▼

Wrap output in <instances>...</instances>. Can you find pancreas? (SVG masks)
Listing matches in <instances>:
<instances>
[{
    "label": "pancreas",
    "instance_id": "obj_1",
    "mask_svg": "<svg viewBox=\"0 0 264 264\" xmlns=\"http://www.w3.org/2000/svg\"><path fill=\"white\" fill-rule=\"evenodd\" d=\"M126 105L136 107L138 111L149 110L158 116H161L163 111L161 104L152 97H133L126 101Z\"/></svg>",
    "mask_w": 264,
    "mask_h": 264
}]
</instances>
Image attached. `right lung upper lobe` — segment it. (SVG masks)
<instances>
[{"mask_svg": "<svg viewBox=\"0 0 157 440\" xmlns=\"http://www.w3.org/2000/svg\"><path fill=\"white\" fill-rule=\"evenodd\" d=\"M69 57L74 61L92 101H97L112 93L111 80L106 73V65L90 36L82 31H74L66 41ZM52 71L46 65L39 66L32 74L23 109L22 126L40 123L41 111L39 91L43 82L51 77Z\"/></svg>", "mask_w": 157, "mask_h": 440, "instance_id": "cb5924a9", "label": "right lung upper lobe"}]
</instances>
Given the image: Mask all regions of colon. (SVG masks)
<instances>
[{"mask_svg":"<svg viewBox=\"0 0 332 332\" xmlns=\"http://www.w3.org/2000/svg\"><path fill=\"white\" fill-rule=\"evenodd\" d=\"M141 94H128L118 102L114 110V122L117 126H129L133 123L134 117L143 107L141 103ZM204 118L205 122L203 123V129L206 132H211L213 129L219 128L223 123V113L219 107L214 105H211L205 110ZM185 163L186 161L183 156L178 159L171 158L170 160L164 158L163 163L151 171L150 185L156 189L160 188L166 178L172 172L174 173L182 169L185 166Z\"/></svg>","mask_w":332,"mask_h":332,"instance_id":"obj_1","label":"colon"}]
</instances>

▲

» Exercise aim:
The records above must be retyped in full. Keep each one exactly as it is.

» The answer:
Wrap output in <instances>...</instances>. Can you find pancreas? (SVG masks)
Listing matches in <instances>:
<instances>
[{
    "label": "pancreas",
    "instance_id": "obj_1",
    "mask_svg": "<svg viewBox=\"0 0 264 264\" xmlns=\"http://www.w3.org/2000/svg\"><path fill=\"white\" fill-rule=\"evenodd\" d=\"M126 105L136 107L138 111L149 110L158 116H161L163 111L161 104L152 97H133L126 101Z\"/></svg>",
    "mask_w": 264,
    "mask_h": 264
}]
</instances>
Image attached. `right lung upper lobe` — segment it. (SVG masks)
<instances>
[{"mask_svg": "<svg viewBox=\"0 0 157 440\" xmlns=\"http://www.w3.org/2000/svg\"><path fill=\"white\" fill-rule=\"evenodd\" d=\"M69 57L74 61L92 101H97L112 93L111 80L106 73V65L90 36L82 31H74L66 41ZM52 71L46 65L39 66L32 74L23 109L22 126L40 123L41 111L39 91L43 82L51 77Z\"/></svg>", "mask_w": 157, "mask_h": 440, "instance_id": "cb5924a9", "label": "right lung upper lobe"}]
</instances>
Given the image: Mask all regions of colon. (SVG masks)
<instances>
[{"mask_svg":"<svg viewBox=\"0 0 332 332\" xmlns=\"http://www.w3.org/2000/svg\"><path fill=\"white\" fill-rule=\"evenodd\" d=\"M141 94H128L118 102L114 110V122L117 126H129L133 123L134 117L143 107L141 103ZM204 118L205 122L203 123V129L206 132H211L213 129L219 128L223 123V113L219 107L214 105H211L205 110ZM185 163L186 161L183 156L178 159L171 158L170 160L164 158L163 163L151 171L150 185L156 189L160 188L166 178L172 172L174 173L182 169L185 166Z\"/></svg>","mask_w":332,"mask_h":332,"instance_id":"obj_1","label":"colon"}]
</instances>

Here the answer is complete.